Лодка причалила к мосткам, Роман вылез вместе со своим багажом, повесил на плечо этюдник, перекинул через руку куртку и махнул рукой Савве:

– Спасибо, Савва.

– За что же мне-то? Вам спасибочко, Роман Алексеич, вам спасибо-то спасибочко, наше красное спасибочко! – запричитал старик.

– Мы с тобой ещё сетью половим.

– Ох, половим, ох, половим мы, ох, поло-поло-половим мы! – не унимался Савва. – Как сеточку доштопаю, так к вам и притопаю. А в утречко я щас ловлю по-малень на перемёты да на донки, а как рыбка покрупней выпадет – сразу к вам.

– Приноси. Заплатим тебе хорошо, не обидим.

– Спаси вас Бог, Роман Лексеич!

– Будь здоров, старик.

Минуя двух белобрысых, остолбенело глядящих ребятишек, удивших до этого с мостков рыбёшку, Роман прошёл к берегу и, поднявшись по склону, направился через село домой. Бабы и мужики, старухи и ребятишки – все глядели на него во все глаза, отрываясь от работы, от беготни или просто от сидения на завалинке. Мужики снимали шапки и громко, с поклоном, здоровались, бабы кланялись своими повязанными головами, старухи долго смотрели из-под руки, провожая взглядом. Каждый раз, когда приходилось идти по селу, Роман чувствовал на себе этот пристальный взгляд народа, заставляющий испытывать неловкость.

Самое главное, что в их взгляде не было ни укора, ни осуждения, ни зависти. Нельзя было назвать его и чистым любопытством. Но было в нём то, что сразу и навсегда разделяло Романа с этими людьми, ставило их в совершенно противоположные положения. Как ни старался Роман держаться проще с мужиками, близости не получалось; между ними всегда пролегало что-то вроде крутояровского оврага, даже когда они смеялись над одним и тем же, вместе ловили рыбку или охотились. Овраг этот существовал вечно, и моста через него не было…

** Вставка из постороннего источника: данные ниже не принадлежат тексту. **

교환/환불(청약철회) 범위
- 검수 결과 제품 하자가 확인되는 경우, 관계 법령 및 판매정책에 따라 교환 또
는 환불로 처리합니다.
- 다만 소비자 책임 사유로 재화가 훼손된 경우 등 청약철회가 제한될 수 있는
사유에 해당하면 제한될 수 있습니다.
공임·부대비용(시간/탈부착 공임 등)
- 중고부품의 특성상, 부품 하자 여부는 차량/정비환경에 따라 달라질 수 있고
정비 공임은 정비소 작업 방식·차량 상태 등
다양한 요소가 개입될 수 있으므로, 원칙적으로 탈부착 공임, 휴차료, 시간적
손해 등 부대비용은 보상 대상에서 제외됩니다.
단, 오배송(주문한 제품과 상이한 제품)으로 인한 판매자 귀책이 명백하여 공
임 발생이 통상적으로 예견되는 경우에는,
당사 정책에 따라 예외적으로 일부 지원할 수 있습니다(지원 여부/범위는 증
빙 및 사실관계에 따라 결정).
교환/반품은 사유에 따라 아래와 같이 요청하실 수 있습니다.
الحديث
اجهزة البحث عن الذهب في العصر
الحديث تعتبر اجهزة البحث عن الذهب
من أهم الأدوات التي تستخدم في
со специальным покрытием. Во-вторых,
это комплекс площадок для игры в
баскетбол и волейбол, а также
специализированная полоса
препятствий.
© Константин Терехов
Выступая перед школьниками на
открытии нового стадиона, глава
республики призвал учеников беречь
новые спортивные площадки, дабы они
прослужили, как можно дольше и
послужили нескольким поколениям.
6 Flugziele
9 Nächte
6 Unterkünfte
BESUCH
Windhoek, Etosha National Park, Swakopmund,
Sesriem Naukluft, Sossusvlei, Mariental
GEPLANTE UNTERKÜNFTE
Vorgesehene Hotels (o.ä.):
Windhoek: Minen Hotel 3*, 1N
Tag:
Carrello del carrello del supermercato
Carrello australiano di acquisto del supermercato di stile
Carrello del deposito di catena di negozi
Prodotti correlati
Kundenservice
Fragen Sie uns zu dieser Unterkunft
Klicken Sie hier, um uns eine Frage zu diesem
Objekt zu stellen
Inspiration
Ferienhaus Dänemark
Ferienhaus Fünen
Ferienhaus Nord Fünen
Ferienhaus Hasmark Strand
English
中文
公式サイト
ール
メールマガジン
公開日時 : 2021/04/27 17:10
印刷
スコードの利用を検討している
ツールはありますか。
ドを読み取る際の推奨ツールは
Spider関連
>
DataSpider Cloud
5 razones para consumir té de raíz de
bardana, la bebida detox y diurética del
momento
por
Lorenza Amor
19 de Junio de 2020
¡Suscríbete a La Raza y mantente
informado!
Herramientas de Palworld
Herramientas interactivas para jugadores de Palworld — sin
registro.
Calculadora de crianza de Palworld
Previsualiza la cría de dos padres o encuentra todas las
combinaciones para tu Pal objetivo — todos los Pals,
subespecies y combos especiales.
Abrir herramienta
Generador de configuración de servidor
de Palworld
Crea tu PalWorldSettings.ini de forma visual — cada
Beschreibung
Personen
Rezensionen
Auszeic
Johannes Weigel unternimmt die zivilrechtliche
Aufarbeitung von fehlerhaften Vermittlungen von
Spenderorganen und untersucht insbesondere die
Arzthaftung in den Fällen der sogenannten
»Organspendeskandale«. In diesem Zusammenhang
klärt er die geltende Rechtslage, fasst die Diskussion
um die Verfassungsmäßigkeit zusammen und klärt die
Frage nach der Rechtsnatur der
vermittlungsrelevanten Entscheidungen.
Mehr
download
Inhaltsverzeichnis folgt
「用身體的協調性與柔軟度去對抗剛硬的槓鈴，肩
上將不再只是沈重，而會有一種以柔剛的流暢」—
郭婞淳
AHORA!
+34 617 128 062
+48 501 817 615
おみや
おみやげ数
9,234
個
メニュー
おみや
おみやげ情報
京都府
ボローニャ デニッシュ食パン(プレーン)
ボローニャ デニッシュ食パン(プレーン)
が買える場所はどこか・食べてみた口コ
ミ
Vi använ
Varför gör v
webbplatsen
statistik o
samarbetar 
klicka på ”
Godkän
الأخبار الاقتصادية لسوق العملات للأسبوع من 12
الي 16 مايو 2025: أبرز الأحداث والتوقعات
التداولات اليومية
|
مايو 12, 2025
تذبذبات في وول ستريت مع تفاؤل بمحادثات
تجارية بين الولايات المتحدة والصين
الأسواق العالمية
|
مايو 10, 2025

“Пожалуй, только вера сближает нас, – думал Роман, подходя к знакомой липовой аллее. – Только в церкви мы равны, хоть и одеты по-разному. Хотя они и в церкви уступают мне место, пропускают вперёд… Но я люблю их и буду любить всегда”.

XI

Прошло ещё несколько дней, полных по-весеннему радостных хлопот, и наступил вечер, которого Роман ждал все три года. Это был вечер первой после столь долгого перерыва охоты.

Ещё в среду было задумано пойти на “тягу” в Мамину рощу, место, столь любимое вальдшнепами, тетеревами и рябчиками. Поход откладывался дважды, и наконец в пятницу ему случилось осуществиться.